Everyone Hates Debbie Wasserman Schultz

Democratic Presidential Candidates Debate In Charleston, South Carolina
Ex-DNC chair. Photo: Andrew Burton/Getty Images

Almost everything about the drama Democrats found themselves in on the first day of their convention — the leaked DNC emails roiling the Democratic party, the chorus of boos raining down on every speaker who mentions Hillary Clinton — was unexpected. But the least surprising development is the resignation of Debbie Wasserman Schultz. The now-outgoing chair, one of the longest serving in her party’s history, has been one of the primary targets of Democratic infighting for years — so much so that stories venting frustration about the Florida congresswoman have become a biennial hallmark of political journalism. The only thing surprising about her departure as party leader is that it took this long to happen.

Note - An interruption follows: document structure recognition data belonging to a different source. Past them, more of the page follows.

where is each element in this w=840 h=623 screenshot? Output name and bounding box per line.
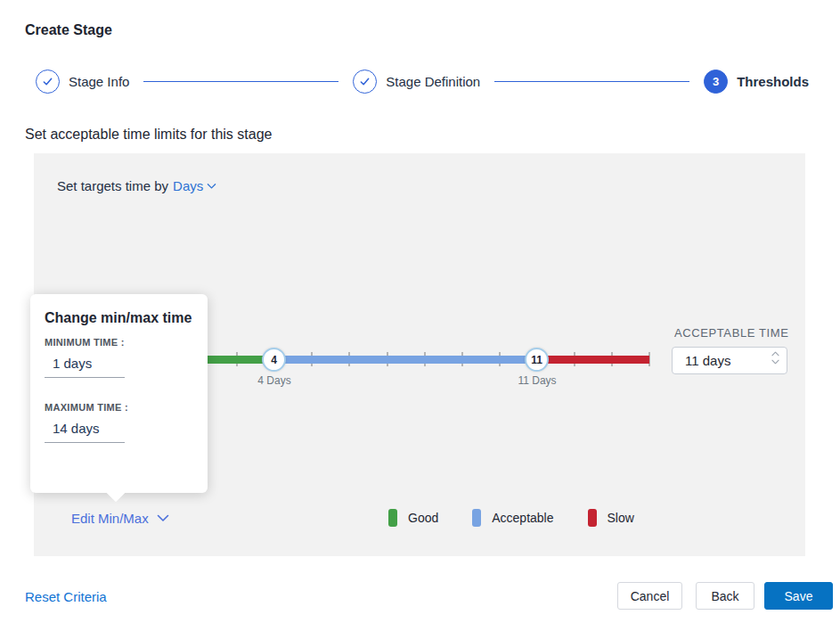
slider-handle-min-label: 4 Days (239, 374, 310, 387)
acceptable-time-label: ACCEPTABLE TIME (674, 326, 788, 340)
legend-item-slow: Slow (588, 509, 634, 527)
time-unit-dropdown[interactable]: Days (173, 178, 216, 193)
time-unit-value: Days (173, 178, 203, 193)
step-connector (494, 81, 689, 82)
chevron-down-icon (207, 183, 216, 190)
step-label: Stage Info (69, 74, 129, 89)
slider-handle-min[interactable]: 4 (262, 348, 286, 372)
step-stage-definition[interactable]: Stage Definition (353, 70, 480, 94)
step-connector (143, 81, 338, 82)
reset-criteria-link[interactable]: Reset Criteria (25, 589, 107, 604)
acceptable-swatch (472, 509, 481, 527)
chevron-down-icon (157, 514, 169, 522)
slow-swatch (588, 509, 597, 527)
legend-item-acceptable: Acceptable (472, 509, 553, 527)
step-label: Stage Definition (386, 74, 480, 89)
step-complete-circle (353, 70, 377, 94)
stepper-up-icon[interactable] (771, 351, 779, 357)
cancel-button[interactable]: Cancel (617, 582, 682, 610)
step-stage-info[interactable]: Stage Info (36, 70, 129, 94)
stepper-down-icon[interactable] (771, 359, 779, 365)
popover-title: Change min/max time (45, 310, 193, 326)
set-targets-label: Set targets time by (57, 178, 168, 193)
number-stepper (771, 351, 779, 365)
check-icon (42, 76, 53, 87)
edit-minmax-label: Edit Min/Max (71, 511, 149, 526)
acceptable-time-field (672, 347, 787, 374)
section-heading: Set acceptable time limits for this stag… (25, 127, 272, 143)
good-swatch (388, 509, 397, 527)
step-thresholds[interactable]: 3 Thresholds (704, 70, 809, 94)
save-button[interactable]: Save (764, 582, 833, 610)
slider-segment-slow (537, 356, 649, 364)
legend-label: Good (408, 511, 438, 525)
minimum-time-label: MINIMUM TIME : (45, 337, 193, 348)
threshold-legend: Good Acceptable Slow (388, 509, 634, 527)
legend-label: Slow (608, 511, 634, 525)
check-icon (359, 76, 371, 87)
step-complete-circle (36, 70, 60, 94)
step-number-circle: 3 (704, 70, 728, 94)
step-label: Thresholds (737, 74, 809, 89)
slider-handle-max-label: 11 Days (502, 374, 573, 387)
slider-handle-max[interactable]: 11 (525, 348, 549, 372)
spacer (45, 378, 193, 402)
set-targets-row: Set targets time by Days (57, 178, 216, 193)
back-button[interactable]: Back (696, 582, 754, 610)
slider-segment-acceptable (274, 356, 537, 364)
legend-label: Acceptable (492, 511, 553, 525)
change-minmax-popover: Change min/max time MINIMUM TIME : MAXIM… (30, 294, 208, 493)
wizard-stepper: Stage Info Stage Definition 3 Thresholds (36, 68, 809, 94)
edit-minmax-button[interactable]: Edit Min/Max (71, 511, 169, 526)
page-title: Create Stage (25, 22, 112, 38)
threshold-slider-track[interactable] (162, 356, 649, 364)
maximum-time-label: MAXIMUM TIME : (45, 402, 193, 413)
legend-item-good: Good (388, 509, 438, 527)
acceptable-time-input[interactable] (673, 348, 758, 373)
maximum-time-input[interactable] (45, 414, 125, 443)
minimum-time-input[interactable] (45, 349, 125, 378)
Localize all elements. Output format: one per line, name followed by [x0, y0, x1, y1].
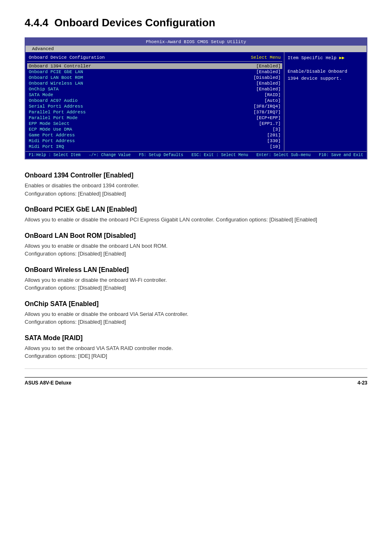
doc-section-heading: OnChip SATA [Enabled] — [25, 300, 367, 308]
bios-row-value: [Enabled] — [256, 64, 281, 69]
page-title: 4.4.4 Onboard Devices Configuration — [25, 16, 367, 29]
bios-row-value: [330] — [267, 138, 281, 143]
bios-row-value: [10] — [270, 144, 281, 149]
bios-row-value: [Disabled] — [254, 75, 281, 80]
doc-section: OnBoard Wireless LAN [Enabled] Allows yo… — [25, 266, 367, 292]
bios-rows: Onboard 1394 Controller[Enabled]Onboard … — [27, 63, 282, 150]
bios-row[interactable]: Game Port Address[201] — [27, 132, 282, 138]
bios-row-label: ECP MOde Use DMA — [29, 127, 72, 132]
doc-section-body: Allows you to enable or disable the onbo… — [25, 216, 367, 224]
bios-row-label: Midi Port Address — [29, 138, 75, 143]
bios-row[interactable]: OnChip SATA[Enabled] — [27, 86, 282, 92]
bios-row[interactable]: Serial Port1 Address[3F8/IRQ4] — [27, 104, 282, 109]
doc-section: SATA Mode [RAID] Allows you to set the o… — [25, 334, 367, 360]
doc-section-heading: SATA Mode [RAID] — [25, 334, 367, 342]
bios-row-label: Game Port Address — [29, 133, 75, 138]
bios-row[interactable]: Midi Port Address[330] — [27, 138, 282, 144]
bios-row-label: Onboard 1394 Controller — [29, 64, 91, 69]
doc-section: OnBoard LAN Boot ROM [Disabled] Allows y… — [25, 232, 367, 258]
bios-row-label: Parallel Port Mode — [29, 115, 78, 120]
doc-section-heading: OnBoard Wireless LAN [Enabled] — [25, 266, 367, 274]
bios-row[interactable]: Parallel Port Mode[ECP+EPP] — [27, 115, 282, 121]
page-divider — [25, 368, 367, 369]
bios-row-value: [Enabled] — [256, 81, 281, 86]
bios-row-label: Parallel Port Address — [29, 110, 86, 115]
bios-row-label: Serial Port1 Address — [29, 104, 83, 109]
doc-section: OnBoard PCIEX GbE LAN [Enabled] Allows y… — [25, 206, 367, 224]
bios-row[interactable]: ECP MOde Use DMA[3] — [27, 127, 282, 132]
bios-row-value: [Auto] — [264, 98, 281, 103]
bios-row-value: [201] — [267, 133, 281, 138]
bios-row-label: Midi Port IRQ — [29, 144, 64, 149]
doc-section-body: Allows you to enable or disable the onbo… — [25, 242, 367, 258]
bios-row-value: [RAID] — [264, 92, 281, 97]
bios-row-label: Onboard LAN Boot ROM — [29, 75, 83, 80]
bios-help-text: Item Specific Help ▶▶ Enable/Disable Onb… — [288, 55, 363, 82]
bios-row[interactable]: Parallel Port Address[378/IRQ7] — [27, 109, 282, 115]
doc-section-heading: Onboard 1394 Controller [Enabled] — [25, 172, 367, 179]
bios-row-value: [Enabled] — [256, 87, 281, 92]
bios-row[interactable]: Onboard 1394 Controller[Enabled] — [27, 63, 282, 69]
doc-section-body: Allows you to set the onboard VIA SATA R… — [25, 344, 367, 360]
bios-row-label: EPP Mode Select — [29, 121, 69, 126]
bios-body: Onboard Device Configuration Select Menu… — [25, 52, 367, 151]
bios-footer-left: F1:Help : Select Item -/+: Change Value … — [29, 153, 183, 157]
bios-row-label: SATA Mode — [29, 92, 53, 97]
doc-sections: Onboard 1394 Controller [Enabled] Enable… — [25, 172, 367, 360]
bios-main-panel: Onboard Device Configuration Select Menu… — [25, 52, 284, 151]
bios-help-panel: Item Specific Help ▶▶ Enable/Disable Onb… — [284, 52, 367, 151]
bios-row-value: [3F8/IRQ4] — [254, 104, 281, 109]
doc-section: Onboard 1394 Controller [Enabled] Enable… — [25, 172, 367, 198]
doc-section-heading: OnBoard LAN Boot ROM [Disabled] — [25, 232, 367, 240]
bios-row-label: Onboard PCIE GbE LAN — [29, 69, 83, 74]
bios-row[interactable]: SATA Mode[RAID] — [27, 92, 282, 98]
bios-title-bar: Phoenix-Award BIOS CMOS Setup Utility — [25, 38, 367, 46]
bios-row-value: [ECP+EPP] — [256, 115, 281, 120]
bios-row-value: [EPP1.7] — [259, 121, 281, 126]
doc-section-body: Allows you to enable or disable the onbo… — [25, 276, 367, 292]
bios-menu-bar[interactable]: Advanced — [25, 46, 367, 52]
bios-row[interactable]: Onboard Wireless LAN[Enabled] — [27, 81, 282, 86]
bios-row-value: [Enabled] — [256, 69, 281, 74]
doc-section-heading: OnBoard PCIEX GbE LAN [Enabled] — [25, 206, 367, 213]
bios-row-label: Onboard Wireless LAN — [29, 81, 83, 86]
bios-screen: Phoenix-Award BIOS CMOS Setup Utility Ad… — [25, 37, 367, 159]
doc-section-body: Enables or disables the onboard 1394 con… — [25, 182, 367, 198]
bios-row-value: [3] — [272, 127, 281, 132]
bios-row[interactable]: EPP Mode Select[EPP1.7] — [27, 121, 282, 127]
bios-row-label: OnChip SATA — [29, 87, 59, 92]
bios-row[interactable]: Onboard PCIE GbE LAN[Enabled] — [27, 69, 282, 75]
doc-section-body: Allows you to enable or disable the onbo… — [25, 310, 367, 326]
page-footer: ASUS A8V-E Deluxe 4-23 — [25, 377, 367, 386]
bios-row-label: Onboard AC97 Audio — [29, 98, 78, 103]
doc-section: OnChip SATA [Enabled] Allows you to enab… — [25, 300, 367, 326]
bios-row[interactable]: Midi Port IRQ[10] — [27, 144, 282, 150]
bios-row-value: [378/IRQ7] — [254, 110, 281, 115]
bios-footer: F1:Help : Select Item -/+: Change Value … — [25, 151, 367, 159]
bios-footer-right: ESC: Exit : Select Menu Enter: Select Su… — [191, 153, 363, 157]
bios-section-header: Onboard Device Configuration Select Menu — [27, 54, 282, 62]
bios-row[interactable]: Onboard AC97 Audio[Auto] — [27, 98, 282, 104]
bios-row[interactable]: Onboard LAN Boot ROM[Disabled] — [27, 75, 282, 81]
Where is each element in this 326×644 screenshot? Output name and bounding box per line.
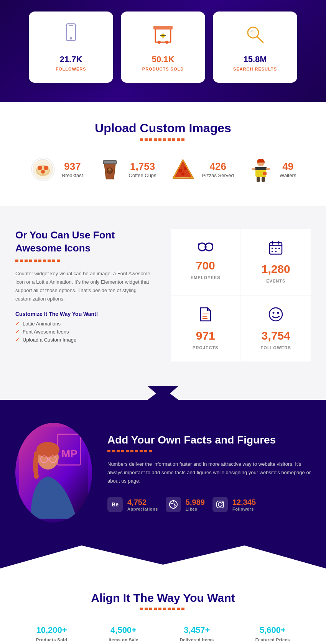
behance-icon: Be (107, 497, 123, 512)
products-sold-item: 10,200+ Products Sold (36, 625, 67, 644)
calendar-icon (269, 240, 283, 258)
person-silhouette: MP (19, 427, 88, 519)
svg-point-2 (70, 37, 72, 39)
dribbble-info: 5,989 Likes (186, 498, 205, 511)
food-stats: 937 Breakfast 1,753 Coffee Cups (23, 156, 303, 183)
feature-upload: Upload a Custom Image (15, 337, 155, 343)
align-underline (140, 608, 186, 610)
svg-line-47 (213, 243, 213, 245)
svg-rect-37 (255, 167, 267, 170)
events-metric: 1,280 EVENTS (241, 229, 311, 295)
svg-rect-54 (278, 248, 280, 249)
coffee-label: Coffee Cups (129, 172, 156, 178)
svg-point-31 (178, 169, 182, 172)
font-left-panel: Or You Can Use Font Awesome Icons Counte… (15, 229, 171, 361)
followers-icon-area (44, 23, 98, 46)
svg-point-15 (250, 30, 253, 32)
phone-icon (63, 23, 79, 46)
followers2-label: FOLLOWERS (261, 345, 291, 350)
svg-text:MP: MP (61, 448, 77, 460)
social-stats: Be 4,752 Appreciations 5,989 Like (107, 497, 311, 512)
align-title: Align It The Way You Want (15, 591, 311, 605)
followers-card: 21.7K FOLLOWERS (29, 12, 113, 83)
followers-label: FOLLOWERS (44, 67, 98, 71)
pizza-label: Pizzas Served (202, 172, 234, 178)
breakfast-icon (30, 156, 57, 183)
products-icon-area (136, 23, 190, 46)
svg-rect-41 (262, 177, 265, 182)
waiters-item: 49 Waiters (247, 156, 296, 183)
smiley-icon (268, 307, 283, 325)
svg-rect-56 (275, 251, 277, 252)
items-on-sale-item: 4,500+ Items on Sale (109, 625, 138, 644)
font-awesome-section: Or You Can Use Font Awesome Icons Counte… (0, 206, 326, 384)
font-awesome-title: Or You Can Use Font Awesome Icons (15, 229, 155, 255)
svg-rect-39 (266, 168, 270, 170)
search-number: 15.8M (228, 50, 282, 64)
followers2-metric: 3,754 FOLLOWERS (241, 296, 311, 361)
instagram-label: Followers (232, 507, 256, 511)
pizza-item: 426 Pizzas Served (170, 156, 234, 183)
svg-point-62 (277, 312, 279, 314)
feature-fa: Font Awesome Icons (15, 329, 155, 335)
cart-icon (151, 25, 175, 44)
employees-label: EMPLOYEES (191, 275, 220, 280)
featured-label: Featured Prices (255, 637, 290, 642)
pizza-number: 426 (202, 161, 234, 172)
upload-section: Upload Custom Images 937 Breakfast (0, 102, 326, 206)
svg-rect-52 (272, 248, 273, 249)
dark-underline (107, 450, 153, 452)
search-icon (245, 24, 266, 45)
svg-point-32 (184, 167, 187, 170)
projects-metric: 971 PROJECTS (171, 296, 240, 361)
dribbble-item: 5,989 Likes (166, 497, 205, 512)
instagram-item: 12,345 Followers (212, 497, 256, 512)
behance-number: 4,752 (127, 498, 158, 507)
svg-point-33 (181, 172, 184, 176)
glasses-icon (198, 240, 213, 255)
portrait-image: MP (15, 423, 92, 522)
waiters-label: Waiters (280, 172, 296, 178)
search-icon-area (228, 23, 282, 46)
svg-point-20 (38, 166, 42, 170)
items-on-sale-label: Items on Sale (109, 637, 138, 642)
delivered-items-item: 3,457+ Delivered Items (180, 625, 214, 644)
dark-right-content: Add Your Own Facts and Figures Numbers d… (107, 433, 311, 513)
feature-lottie: Lottie Animations (15, 321, 155, 327)
followers2-number: 3,754 (262, 329, 290, 342)
waiters-number: 49 (280, 161, 296, 172)
employees-number: 700 (196, 259, 215, 272)
events-number: 1,280 (262, 263, 290, 276)
svg-rect-24 (104, 161, 116, 163)
svg-point-7 (158, 41, 161, 44)
svg-line-46 (198, 243, 198, 245)
search-label: SEARCH RESULTS (228, 67, 282, 71)
instagram-number: 12,345 (232, 498, 256, 507)
svg-rect-40 (257, 177, 260, 182)
svg-rect-1 (69, 25, 73, 26)
delivered-label: Delivered Items (180, 637, 214, 642)
customize-title: Customize It The Way You Want! (15, 311, 155, 317)
waiters-info: 49 Waiters (280, 161, 296, 178)
stats-section: 21.7K FOLLOWERS 50.1K PRODUCTS SOLD (0, 0, 326, 102)
pizza-info: 426 Pizzas Served (202, 161, 234, 178)
svg-point-27 (108, 168, 111, 171)
svg-point-74 (222, 502, 223, 503)
dribbble-number: 5,989 (186, 498, 205, 507)
behance-label: Appreciations (127, 507, 158, 511)
instagram-info: 12,345 Followers (232, 498, 256, 511)
behance-item: Be 4,752 Appreciations (107, 497, 158, 512)
dark-desc: Numbers deliver the information faster a… (107, 460, 311, 485)
dark-section: MP Add Your Own Facts and Figures Number… (0, 400, 326, 545)
coffee-icon (97, 156, 123, 183)
featured-prices-item: 5,600+ Featured Prices $ (255, 625, 290, 644)
svg-rect-55 (272, 251, 273, 252)
upload-underline (140, 138, 186, 141)
svg-point-73 (218, 503, 222, 506)
coffee-info: 1,753 Coffee Cups (129, 161, 156, 178)
breakfast-item: 937 Breakfast (30, 156, 83, 183)
svg-point-67 (36, 442, 59, 457)
search-card: 15.8M SEARCH RESULTS (213, 12, 297, 83)
products-sold-label: Products Sold (36, 637, 67, 642)
instagram-icon (212, 497, 228, 512)
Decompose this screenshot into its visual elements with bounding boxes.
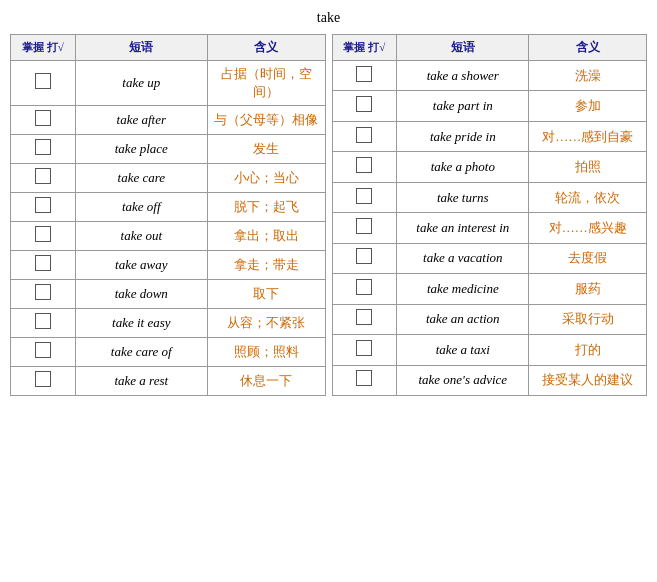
checkbox[interactable]: [356, 127, 372, 143]
checkbox[interactable]: [356, 279, 372, 295]
checkbox[interactable]: [35, 110, 51, 126]
left-header-check: 掌握 打√: [11, 35, 76, 61]
checkbox[interactable]: [35, 197, 51, 213]
checkbox-cell[interactable]: [332, 91, 397, 121]
checkbox-cell[interactable]: [11, 135, 76, 164]
phrase-cell: take pride in: [397, 121, 529, 151]
left-table-row: take down取下: [11, 280, 326, 309]
meaning-cell: 拍照: [529, 152, 647, 182]
phrase-cell: take off: [75, 193, 207, 222]
left-table: 掌握 打√ 短语 含义 take up占据（时间，空间）take after与（…: [10, 34, 326, 396]
checkbox[interactable]: [35, 226, 51, 242]
meaning-cell: 休息一下: [207, 367, 325, 396]
phrase-cell: take part in: [397, 91, 529, 121]
checkbox[interactable]: [35, 73, 51, 89]
meaning-cell: 洗澡: [529, 61, 647, 91]
meaning-cell: 对……感兴趣: [529, 213, 647, 243]
checkbox[interactable]: [356, 66, 372, 82]
checkbox-cell[interactable]: [11, 309, 76, 338]
checkbox-cell[interactable]: [332, 61, 397, 91]
checkbox-cell[interactable]: [11, 338, 76, 367]
checkbox[interactable]: [35, 255, 51, 271]
checkbox-cell[interactable]: [332, 274, 397, 304]
checkbox-cell[interactable]: [11, 280, 76, 309]
right-table-row: take a shower洗澡: [332, 61, 647, 91]
checkbox-cell[interactable]: [332, 243, 397, 273]
phrase-cell: take away: [75, 251, 207, 280]
meaning-cell: 接受某人的建议: [529, 365, 647, 395]
phrase-cell: take it easy: [75, 309, 207, 338]
phrase-cell: take an action: [397, 304, 529, 334]
tables-wrapper: 掌握 打√ 短语 含义 take up占据（时间，空间）take after与（…: [10, 34, 647, 396]
right-header-phrase: 短语: [397, 35, 529, 61]
checkbox-cell[interactable]: [332, 152, 397, 182]
checkbox[interactable]: [35, 284, 51, 300]
checkbox-cell[interactable]: [11, 222, 76, 251]
left-table-row: take out拿出；取出: [11, 222, 326, 251]
checkbox[interactable]: [35, 313, 51, 329]
meaning-cell: 对……感到自豪: [529, 121, 647, 151]
checkbox[interactable]: [35, 371, 51, 387]
right-table-row: take turns轮流，依次: [332, 182, 647, 212]
phrase-cell: take medicine: [397, 274, 529, 304]
left-table-row: take up占据（时间，空间）: [11, 61, 326, 106]
checkbox-cell[interactable]: [11, 106, 76, 135]
phrase-cell: take a photo: [397, 152, 529, 182]
left-table-row: take a rest休息一下: [11, 367, 326, 396]
meaning-cell: 服药: [529, 274, 647, 304]
checkbox-cell[interactable]: [11, 61, 76, 106]
checkbox-cell[interactable]: [11, 251, 76, 280]
checkbox[interactable]: [356, 248, 372, 264]
checkbox-cell[interactable]: [332, 182, 397, 212]
phrase-cell: take a rest: [75, 367, 207, 396]
checkbox-cell[interactable]: [332, 335, 397, 365]
checkbox[interactable]: [35, 168, 51, 184]
left-header-phrase: 短语: [75, 35, 207, 61]
checkbox-cell[interactable]: [11, 193, 76, 222]
checkbox[interactable]: [356, 218, 372, 234]
phrase-cell: take after: [75, 106, 207, 135]
checkbox[interactable]: [356, 340, 372, 356]
left-table-row: take care of照顾；照料: [11, 338, 326, 367]
meaning-cell: 打的: [529, 335, 647, 365]
checkbox-cell[interactable]: [11, 164, 76, 193]
meaning-cell: 占据（时间，空间）: [207, 61, 325, 106]
checkbox[interactable]: [356, 157, 372, 173]
left-table-row: take after与（父母等）相像: [11, 106, 326, 135]
checkbox-cell[interactable]: [332, 213, 397, 243]
phrase-cell: take down: [75, 280, 207, 309]
phrase-cell: take a shower: [397, 61, 529, 91]
right-table-row: take an action采取行动: [332, 304, 647, 334]
left-table-row: take away拿走；带走: [11, 251, 326, 280]
phrase-cell: take care of: [75, 338, 207, 367]
checkbox[interactable]: [356, 96, 372, 112]
checkbox-cell[interactable]: [332, 121, 397, 151]
left-table-row: take off脱下；起飞: [11, 193, 326, 222]
checkbox-cell[interactable]: [332, 365, 397, 395]
left-table-row: take care小心；当心: [11, 164, 326, 193]
checkbox-cell[interactable]: [11, 367, 76, 396]
checkbox[interactable]: [35, 139, 51, 155]
checkbox[interactable]: [356, 309, 372, 325]
right-table-row: take part in参加: [332, 91, 647, 121]
phrase-cell: take a vacation: [397, 243, 529, 273]
page-title: take: [317, 10, 340, 26]
phrase-cell: take place: [75, 135, 207, 164]
checkbox[interactable]: [356, 188, 372, 204]
right-table-row: take pride in对……感到自豪: [332, 121, 647, 151]
meaning-cell: 脱下；起飞: [207, 193, 325, 222]
phrase-cell: take turns: [397, 182, 529, 212]
right-table-row: take a vacation去度假: [332, 243, 647, 273]
meaning-cell: 参加: [529, 91, 647, 121]
meaning-cell: 拿走；带走: [207, 251, 325, 280]
right-table-row: take a taxi打的: [332, 335, 647, 365]
phrase-cell: take one's advice: [397, 365, 529, 395]
right-table-row: take an interest in对……感兴趣: [332, 213, 647, 243]
checkbox[interactable]: [35, 342, 51, 358]
meaning-cell: 小心；当心: [207, 164, 325, 193]
checkbox[interactable]: [356, 370, 372, 386]
checkbox-cell[interactable]: [332, 304, 397, 334]
meaning-cell: 发生: [207, 135, 325, 164]
right-header-meaning: 含义: [529, 35, 647, 61]
meaning-cell: 去度假: [529, 243, 647, 273]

The griping over Wasserman Schultz’s conduct as party leader began in 2011, almost as soon as she took over from outgoing chair Tim Kaine, now Clinton’s running mate. In Politico, anonymous Democrats fretted over Wasserman Schultz’s rough rollout. The complaints centered around a series of “gaffes” the Florida congresswoman made in her first few weeks on the job. These so-called gaffes — that Republicans were waging a “war on women” by restricting abortion and attempting to legislate women’s health, and that Republican-backed voter-ID measures meant that the GOP “want to literally drag us all the way back to Jim Crow laws and … block access to the polls to voters who are more likely to vote for Democratic candidates than Republican candidates,” seem remarkably tame in retrospect. Both points became key arguments made by party leaders in subsequent election cycles; few would likely contest that kind of language today. But they were a good indication that fellow Democrats didn’t like Debbie Wasserman Schultz, and as time went on, those frustrations only mounted.

By 2014, the critics, still mostly anonymous, had formed a more substantial critique: More than three dozen Democrats, almost all of them still anonymous, told Politico that Wasserman Schultz was more concerned with her political ambitions than she was with the good of the party. The story was loaded with the kind of devastating anecdotes reminiscent of Republican staffers’ griping over Sarah Palin following John McCain’s loss in 2008. Former DNC officials claimed that on more than one occasion — for both the 2012 Democratic convention and Obama’s second-term inauguration in 2013 — Wasserman Schultz tried to get the party to pay for her clothes, requiring intervention from Obama advisor Valerie Jarrett. And Obama loyalists complained she was using meetings with DNC donors to try to pressure them into donating to her leadership super-pac. Her working relationship with the president seemed icy at best: When Wasserman Schultz joined a photo-op line at a Democratic fundraiser in an attempt to get face time with the president, he reportedly turned to her and said, “You need another picture, Debbie?”

Wasserman Schultz and her allies fiercely denied the clothing story and insisted her relationship with the White House was positive. She managed to hang on through the first half of 2016, in part because the White House was reluctant to generate the bad press that would come with replacing her. And she was genuinely good at fundraising, one of the most important parts of her job. What was almost never said by her detractors in the stories slamming her is that serving as party chair is almost always a thankless job: part partisan warrior, and part rule-maker for your own party. It’s difficult to tell how much of those early criticisms of her tenure were valid expressions of concern about her leadership style and how many of them were unfair, gendered complaints. But in retrospect, she was particularly ill-suited to helm the party through a heated battle between Hillary Clinton and Bernie Sanders. Wasserman Schultz was never particularly well-liked among the progressive wing of her party. As a Florida Democrat, her views conform more closely to the more conservative Democrats who make up her home district. She’s long been opposed to medical marijuana, calling it “a gateway drug.” She angered feminists last year when she said young women born after Roe v. Wade were “complacent,” in an attempt to answer a question about whether there was a generational divide in women’s support for Hillary Clinton. And she earned the ire of the left when she and other Florida politicians co-sponsored a bill to slow reforms intended to curb predatory payday-lending practices.

It was pretty obvious — and frustrating — to anyone who was watching, that the DNC favored Hillary Clinton in the Democratic primary. The fact that Democrats had only six debates, half as many as their Republican counterparts, and that they were always scheduled at such odd hours that it appeared the party didn’t want anyone to watch, strongly suggested that they were hoping the Democratic primary process would be an easy path for the early front-runner. Of course, it wasn’t, and Debbie Wasserman Schultz underestimated the extent of progressive anger, not only at Hillary Clinton, but at party officials like her. The difference is that Clinton still has millions of vocal supporters on her side. Wasserman Schultz isn’t so lucky.